### Exercise directions
For the records that follow, return only the count of lines containing the string "output".

(Beginning of Given data)

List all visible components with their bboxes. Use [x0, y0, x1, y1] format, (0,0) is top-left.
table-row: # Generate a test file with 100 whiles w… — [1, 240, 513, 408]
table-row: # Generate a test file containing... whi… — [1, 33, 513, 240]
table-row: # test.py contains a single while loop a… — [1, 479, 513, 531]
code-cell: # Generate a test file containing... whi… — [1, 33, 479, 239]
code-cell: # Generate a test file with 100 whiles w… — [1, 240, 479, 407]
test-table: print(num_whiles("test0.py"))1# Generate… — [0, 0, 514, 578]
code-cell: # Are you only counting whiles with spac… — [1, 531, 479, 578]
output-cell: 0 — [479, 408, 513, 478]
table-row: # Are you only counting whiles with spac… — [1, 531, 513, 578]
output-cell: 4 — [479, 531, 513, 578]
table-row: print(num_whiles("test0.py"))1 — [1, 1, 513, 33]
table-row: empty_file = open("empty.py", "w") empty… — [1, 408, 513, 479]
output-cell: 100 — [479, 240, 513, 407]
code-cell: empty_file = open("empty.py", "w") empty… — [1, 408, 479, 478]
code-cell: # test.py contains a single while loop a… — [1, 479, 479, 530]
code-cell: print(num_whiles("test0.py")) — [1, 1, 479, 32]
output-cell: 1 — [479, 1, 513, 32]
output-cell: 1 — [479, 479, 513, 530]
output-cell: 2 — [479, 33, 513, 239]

(End of Given data)

### Answer to this exercise
6